- Task item: Your answer should be every line of the records that contains the word "spectrum".
═══
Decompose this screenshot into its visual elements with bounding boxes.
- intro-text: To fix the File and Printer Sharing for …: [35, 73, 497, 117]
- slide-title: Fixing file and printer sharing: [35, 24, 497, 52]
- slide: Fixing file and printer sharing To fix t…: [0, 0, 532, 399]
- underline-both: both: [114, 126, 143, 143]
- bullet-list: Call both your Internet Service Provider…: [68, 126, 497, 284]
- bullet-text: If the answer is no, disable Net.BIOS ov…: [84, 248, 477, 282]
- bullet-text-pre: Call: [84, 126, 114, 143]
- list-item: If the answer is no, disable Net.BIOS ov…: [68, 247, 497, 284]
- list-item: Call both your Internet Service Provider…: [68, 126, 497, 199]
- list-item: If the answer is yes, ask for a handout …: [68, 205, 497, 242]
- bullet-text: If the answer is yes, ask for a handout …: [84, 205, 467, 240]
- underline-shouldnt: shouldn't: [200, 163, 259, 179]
═══
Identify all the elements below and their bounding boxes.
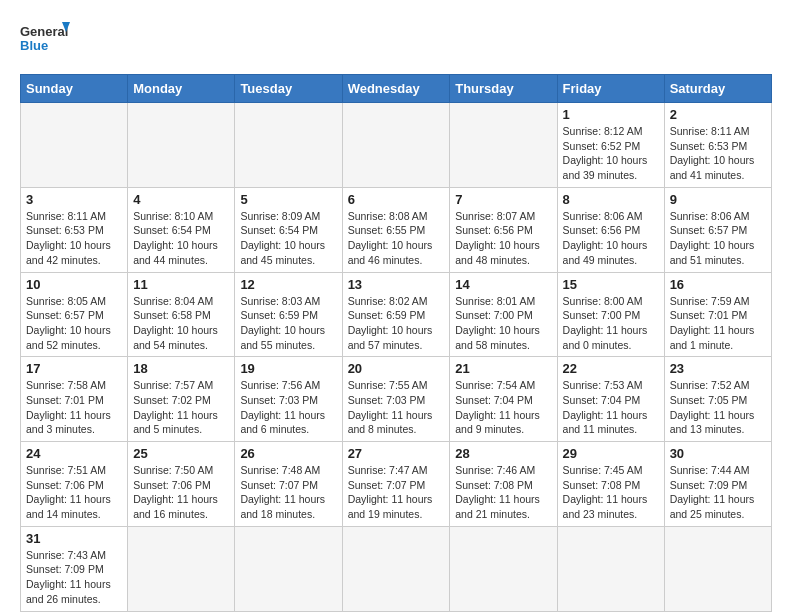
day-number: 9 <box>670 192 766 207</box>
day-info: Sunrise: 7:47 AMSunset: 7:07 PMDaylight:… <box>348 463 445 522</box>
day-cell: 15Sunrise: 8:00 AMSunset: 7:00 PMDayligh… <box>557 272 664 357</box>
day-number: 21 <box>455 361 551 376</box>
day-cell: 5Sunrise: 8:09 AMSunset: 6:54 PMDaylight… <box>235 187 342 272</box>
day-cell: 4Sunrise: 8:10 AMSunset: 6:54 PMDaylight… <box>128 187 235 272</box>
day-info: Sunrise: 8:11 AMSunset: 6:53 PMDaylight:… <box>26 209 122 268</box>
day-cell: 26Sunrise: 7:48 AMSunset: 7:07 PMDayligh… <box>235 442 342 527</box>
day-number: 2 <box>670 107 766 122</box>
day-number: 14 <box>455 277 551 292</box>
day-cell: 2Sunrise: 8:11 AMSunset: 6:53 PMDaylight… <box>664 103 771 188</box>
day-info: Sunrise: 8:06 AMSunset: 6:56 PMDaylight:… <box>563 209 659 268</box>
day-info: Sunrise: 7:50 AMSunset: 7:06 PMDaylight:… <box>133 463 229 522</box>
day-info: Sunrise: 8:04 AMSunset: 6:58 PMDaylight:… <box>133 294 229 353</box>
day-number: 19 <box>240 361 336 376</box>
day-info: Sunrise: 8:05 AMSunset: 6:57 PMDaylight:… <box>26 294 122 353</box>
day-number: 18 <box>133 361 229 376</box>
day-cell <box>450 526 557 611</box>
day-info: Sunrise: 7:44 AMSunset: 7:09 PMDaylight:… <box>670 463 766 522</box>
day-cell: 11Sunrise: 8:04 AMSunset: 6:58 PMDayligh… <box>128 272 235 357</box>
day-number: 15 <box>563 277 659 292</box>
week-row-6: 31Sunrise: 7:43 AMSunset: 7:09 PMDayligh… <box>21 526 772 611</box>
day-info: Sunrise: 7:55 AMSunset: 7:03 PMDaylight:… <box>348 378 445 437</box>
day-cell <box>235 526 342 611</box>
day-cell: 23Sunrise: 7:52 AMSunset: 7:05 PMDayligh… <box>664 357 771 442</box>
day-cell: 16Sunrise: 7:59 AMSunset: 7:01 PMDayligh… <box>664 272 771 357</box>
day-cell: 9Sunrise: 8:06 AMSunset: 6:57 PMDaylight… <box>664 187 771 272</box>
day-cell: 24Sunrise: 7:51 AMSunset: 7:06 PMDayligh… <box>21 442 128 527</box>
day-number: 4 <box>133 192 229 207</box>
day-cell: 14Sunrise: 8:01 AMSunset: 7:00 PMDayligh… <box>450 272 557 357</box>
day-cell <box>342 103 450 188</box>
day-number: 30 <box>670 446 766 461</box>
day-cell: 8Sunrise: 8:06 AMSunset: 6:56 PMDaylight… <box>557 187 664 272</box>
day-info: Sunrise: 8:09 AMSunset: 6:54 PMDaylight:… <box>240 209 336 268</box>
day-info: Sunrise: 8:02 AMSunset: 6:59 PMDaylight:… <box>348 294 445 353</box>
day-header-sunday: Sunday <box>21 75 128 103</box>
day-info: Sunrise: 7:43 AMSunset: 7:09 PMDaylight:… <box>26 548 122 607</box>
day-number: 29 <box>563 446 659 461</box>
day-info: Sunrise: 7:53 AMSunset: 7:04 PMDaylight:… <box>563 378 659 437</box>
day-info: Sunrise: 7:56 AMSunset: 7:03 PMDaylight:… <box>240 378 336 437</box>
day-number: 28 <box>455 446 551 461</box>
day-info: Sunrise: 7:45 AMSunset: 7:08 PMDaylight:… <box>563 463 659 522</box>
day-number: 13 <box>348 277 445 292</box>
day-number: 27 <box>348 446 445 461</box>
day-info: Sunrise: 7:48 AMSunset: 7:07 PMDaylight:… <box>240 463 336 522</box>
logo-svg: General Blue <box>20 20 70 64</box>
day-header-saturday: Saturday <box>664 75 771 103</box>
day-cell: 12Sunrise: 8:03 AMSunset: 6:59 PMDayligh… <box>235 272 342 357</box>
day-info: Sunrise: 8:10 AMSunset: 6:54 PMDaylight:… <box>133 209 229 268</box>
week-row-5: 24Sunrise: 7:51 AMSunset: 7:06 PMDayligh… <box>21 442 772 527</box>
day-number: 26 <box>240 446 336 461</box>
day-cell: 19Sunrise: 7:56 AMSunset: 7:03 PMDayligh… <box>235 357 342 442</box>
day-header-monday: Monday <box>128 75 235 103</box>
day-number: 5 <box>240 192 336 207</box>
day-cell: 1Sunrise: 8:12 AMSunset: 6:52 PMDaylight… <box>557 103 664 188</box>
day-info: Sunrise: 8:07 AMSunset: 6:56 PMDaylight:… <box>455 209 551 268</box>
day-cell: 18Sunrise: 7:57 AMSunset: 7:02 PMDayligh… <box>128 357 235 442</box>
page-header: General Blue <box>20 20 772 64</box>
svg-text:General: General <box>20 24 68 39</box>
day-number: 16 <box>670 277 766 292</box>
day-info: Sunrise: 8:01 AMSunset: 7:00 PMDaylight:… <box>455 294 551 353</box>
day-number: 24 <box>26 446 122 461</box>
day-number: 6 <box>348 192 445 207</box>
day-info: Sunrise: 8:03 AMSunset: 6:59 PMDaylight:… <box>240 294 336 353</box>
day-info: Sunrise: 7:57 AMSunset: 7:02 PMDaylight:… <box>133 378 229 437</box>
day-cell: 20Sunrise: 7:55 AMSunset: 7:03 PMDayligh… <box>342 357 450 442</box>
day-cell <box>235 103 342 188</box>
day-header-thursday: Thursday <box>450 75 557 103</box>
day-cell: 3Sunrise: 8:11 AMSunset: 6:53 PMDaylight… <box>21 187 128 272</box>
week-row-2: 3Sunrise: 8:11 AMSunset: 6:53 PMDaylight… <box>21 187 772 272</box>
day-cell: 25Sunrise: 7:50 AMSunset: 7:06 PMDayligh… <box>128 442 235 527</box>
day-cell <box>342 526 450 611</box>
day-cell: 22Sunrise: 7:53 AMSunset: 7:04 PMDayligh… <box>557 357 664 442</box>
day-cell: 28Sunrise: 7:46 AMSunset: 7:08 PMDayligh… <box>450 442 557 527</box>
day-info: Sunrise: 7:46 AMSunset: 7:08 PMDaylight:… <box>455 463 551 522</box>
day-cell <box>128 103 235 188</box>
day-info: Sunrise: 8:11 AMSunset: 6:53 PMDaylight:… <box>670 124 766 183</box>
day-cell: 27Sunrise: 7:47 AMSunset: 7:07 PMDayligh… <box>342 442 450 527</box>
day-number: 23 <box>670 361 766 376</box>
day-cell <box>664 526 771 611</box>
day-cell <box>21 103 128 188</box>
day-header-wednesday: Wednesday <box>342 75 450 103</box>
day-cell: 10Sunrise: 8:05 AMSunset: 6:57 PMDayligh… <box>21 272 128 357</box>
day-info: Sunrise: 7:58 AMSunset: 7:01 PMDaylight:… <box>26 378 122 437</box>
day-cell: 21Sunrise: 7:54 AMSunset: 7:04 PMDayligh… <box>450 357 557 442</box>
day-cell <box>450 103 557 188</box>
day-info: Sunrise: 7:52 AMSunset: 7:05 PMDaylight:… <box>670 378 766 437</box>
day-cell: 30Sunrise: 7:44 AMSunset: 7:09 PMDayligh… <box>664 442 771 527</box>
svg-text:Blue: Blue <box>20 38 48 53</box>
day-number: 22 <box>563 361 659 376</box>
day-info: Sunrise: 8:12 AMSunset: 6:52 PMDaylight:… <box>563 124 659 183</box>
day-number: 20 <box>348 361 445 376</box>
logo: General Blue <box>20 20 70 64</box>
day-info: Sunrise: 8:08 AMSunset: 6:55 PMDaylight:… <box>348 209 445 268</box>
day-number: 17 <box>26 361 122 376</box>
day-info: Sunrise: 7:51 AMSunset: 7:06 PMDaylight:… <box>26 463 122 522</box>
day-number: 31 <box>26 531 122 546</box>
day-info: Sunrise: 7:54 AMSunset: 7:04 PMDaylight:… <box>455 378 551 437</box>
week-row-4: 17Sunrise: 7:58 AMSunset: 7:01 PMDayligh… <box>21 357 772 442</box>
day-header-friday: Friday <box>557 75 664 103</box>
═══
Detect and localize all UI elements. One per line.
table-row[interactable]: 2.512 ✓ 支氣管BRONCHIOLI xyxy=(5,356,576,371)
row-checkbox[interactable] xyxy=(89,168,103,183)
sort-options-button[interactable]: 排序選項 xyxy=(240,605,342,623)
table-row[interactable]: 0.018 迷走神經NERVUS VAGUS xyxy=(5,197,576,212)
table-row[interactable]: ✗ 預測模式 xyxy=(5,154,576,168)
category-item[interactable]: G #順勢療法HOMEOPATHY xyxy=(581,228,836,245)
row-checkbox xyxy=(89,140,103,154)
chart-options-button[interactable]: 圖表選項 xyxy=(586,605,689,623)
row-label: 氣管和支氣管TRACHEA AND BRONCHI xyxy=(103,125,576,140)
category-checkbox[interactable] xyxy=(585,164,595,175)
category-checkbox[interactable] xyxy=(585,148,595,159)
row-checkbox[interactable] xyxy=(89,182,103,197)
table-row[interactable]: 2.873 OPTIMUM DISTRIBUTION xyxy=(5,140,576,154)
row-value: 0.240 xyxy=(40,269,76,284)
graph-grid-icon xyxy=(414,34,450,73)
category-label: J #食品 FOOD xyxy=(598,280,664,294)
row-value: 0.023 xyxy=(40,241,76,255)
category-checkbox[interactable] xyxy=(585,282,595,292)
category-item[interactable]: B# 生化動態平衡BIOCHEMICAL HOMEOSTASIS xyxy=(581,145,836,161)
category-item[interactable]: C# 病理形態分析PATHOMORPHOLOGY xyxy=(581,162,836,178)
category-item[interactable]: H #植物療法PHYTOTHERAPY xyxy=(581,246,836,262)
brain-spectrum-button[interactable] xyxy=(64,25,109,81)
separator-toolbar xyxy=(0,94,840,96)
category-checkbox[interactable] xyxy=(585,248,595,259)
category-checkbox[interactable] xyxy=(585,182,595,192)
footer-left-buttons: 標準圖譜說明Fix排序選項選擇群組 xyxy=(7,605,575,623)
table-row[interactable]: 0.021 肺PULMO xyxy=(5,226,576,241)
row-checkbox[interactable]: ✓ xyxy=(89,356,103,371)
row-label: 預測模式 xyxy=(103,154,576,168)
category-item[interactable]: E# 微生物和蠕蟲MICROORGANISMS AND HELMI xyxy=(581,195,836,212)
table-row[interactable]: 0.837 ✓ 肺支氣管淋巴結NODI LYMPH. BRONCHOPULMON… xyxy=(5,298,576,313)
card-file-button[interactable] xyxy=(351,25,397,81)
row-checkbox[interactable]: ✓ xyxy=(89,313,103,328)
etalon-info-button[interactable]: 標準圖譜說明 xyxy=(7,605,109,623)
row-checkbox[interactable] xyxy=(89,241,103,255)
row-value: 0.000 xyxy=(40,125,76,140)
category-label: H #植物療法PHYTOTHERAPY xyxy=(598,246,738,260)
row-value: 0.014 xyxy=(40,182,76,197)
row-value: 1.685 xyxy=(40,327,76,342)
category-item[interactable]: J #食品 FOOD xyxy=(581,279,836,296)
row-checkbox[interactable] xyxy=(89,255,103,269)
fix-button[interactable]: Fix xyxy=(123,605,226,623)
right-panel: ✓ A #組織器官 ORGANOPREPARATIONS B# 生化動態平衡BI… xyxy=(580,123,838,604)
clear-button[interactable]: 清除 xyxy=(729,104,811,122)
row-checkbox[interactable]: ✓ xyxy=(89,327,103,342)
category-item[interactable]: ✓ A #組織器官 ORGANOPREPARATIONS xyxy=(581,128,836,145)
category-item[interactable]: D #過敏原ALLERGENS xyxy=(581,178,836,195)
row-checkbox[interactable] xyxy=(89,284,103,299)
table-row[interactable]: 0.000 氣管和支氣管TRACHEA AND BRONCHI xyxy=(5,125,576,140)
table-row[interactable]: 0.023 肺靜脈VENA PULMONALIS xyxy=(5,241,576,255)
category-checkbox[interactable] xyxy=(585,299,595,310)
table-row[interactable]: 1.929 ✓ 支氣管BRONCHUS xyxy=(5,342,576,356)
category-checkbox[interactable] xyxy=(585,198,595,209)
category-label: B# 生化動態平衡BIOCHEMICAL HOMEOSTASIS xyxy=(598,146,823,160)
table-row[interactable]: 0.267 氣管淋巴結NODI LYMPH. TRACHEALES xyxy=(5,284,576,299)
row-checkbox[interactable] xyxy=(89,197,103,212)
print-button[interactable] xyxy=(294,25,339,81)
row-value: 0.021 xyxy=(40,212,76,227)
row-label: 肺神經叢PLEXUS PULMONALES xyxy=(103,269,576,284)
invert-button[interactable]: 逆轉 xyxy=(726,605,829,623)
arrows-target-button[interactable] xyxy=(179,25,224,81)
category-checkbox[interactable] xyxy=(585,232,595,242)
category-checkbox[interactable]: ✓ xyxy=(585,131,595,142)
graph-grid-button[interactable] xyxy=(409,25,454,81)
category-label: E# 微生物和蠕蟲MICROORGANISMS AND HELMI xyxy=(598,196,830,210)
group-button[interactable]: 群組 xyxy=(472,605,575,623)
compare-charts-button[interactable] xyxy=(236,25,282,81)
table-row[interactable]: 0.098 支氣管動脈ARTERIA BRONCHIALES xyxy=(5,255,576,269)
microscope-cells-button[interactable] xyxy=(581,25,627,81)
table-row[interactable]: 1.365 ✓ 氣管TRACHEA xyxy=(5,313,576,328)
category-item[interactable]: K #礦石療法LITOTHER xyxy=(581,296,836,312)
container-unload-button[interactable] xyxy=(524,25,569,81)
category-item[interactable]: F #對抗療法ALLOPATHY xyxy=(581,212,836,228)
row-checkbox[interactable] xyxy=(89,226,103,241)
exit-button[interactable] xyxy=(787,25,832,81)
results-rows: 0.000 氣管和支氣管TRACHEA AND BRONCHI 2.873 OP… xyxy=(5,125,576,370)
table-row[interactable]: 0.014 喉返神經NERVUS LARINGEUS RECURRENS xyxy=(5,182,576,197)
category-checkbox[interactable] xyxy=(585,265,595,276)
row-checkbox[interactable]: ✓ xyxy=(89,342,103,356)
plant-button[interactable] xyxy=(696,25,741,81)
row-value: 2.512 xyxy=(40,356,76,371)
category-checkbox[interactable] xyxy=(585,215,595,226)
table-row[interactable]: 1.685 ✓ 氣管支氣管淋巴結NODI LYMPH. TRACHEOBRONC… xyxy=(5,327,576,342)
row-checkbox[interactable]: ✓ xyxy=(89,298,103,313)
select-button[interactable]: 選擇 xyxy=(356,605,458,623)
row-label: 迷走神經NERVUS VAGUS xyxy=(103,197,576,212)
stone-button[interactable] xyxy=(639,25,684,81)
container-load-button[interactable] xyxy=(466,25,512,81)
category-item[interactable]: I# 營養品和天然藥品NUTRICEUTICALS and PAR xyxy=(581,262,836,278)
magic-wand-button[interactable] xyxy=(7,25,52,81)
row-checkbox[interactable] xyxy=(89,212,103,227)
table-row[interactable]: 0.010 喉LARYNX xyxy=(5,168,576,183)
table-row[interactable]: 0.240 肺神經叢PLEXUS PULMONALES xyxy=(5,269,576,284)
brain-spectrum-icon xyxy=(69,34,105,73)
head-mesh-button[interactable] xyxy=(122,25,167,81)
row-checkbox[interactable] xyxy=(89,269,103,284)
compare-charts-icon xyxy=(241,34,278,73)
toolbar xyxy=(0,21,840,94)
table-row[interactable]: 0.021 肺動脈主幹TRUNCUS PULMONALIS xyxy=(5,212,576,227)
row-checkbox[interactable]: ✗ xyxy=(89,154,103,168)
═══
- Answer box:
brain-spectrum-button[interactable] xyxy=(64,25,109,81)
brain-spectrum-icon xyxy=(69,34,105,73)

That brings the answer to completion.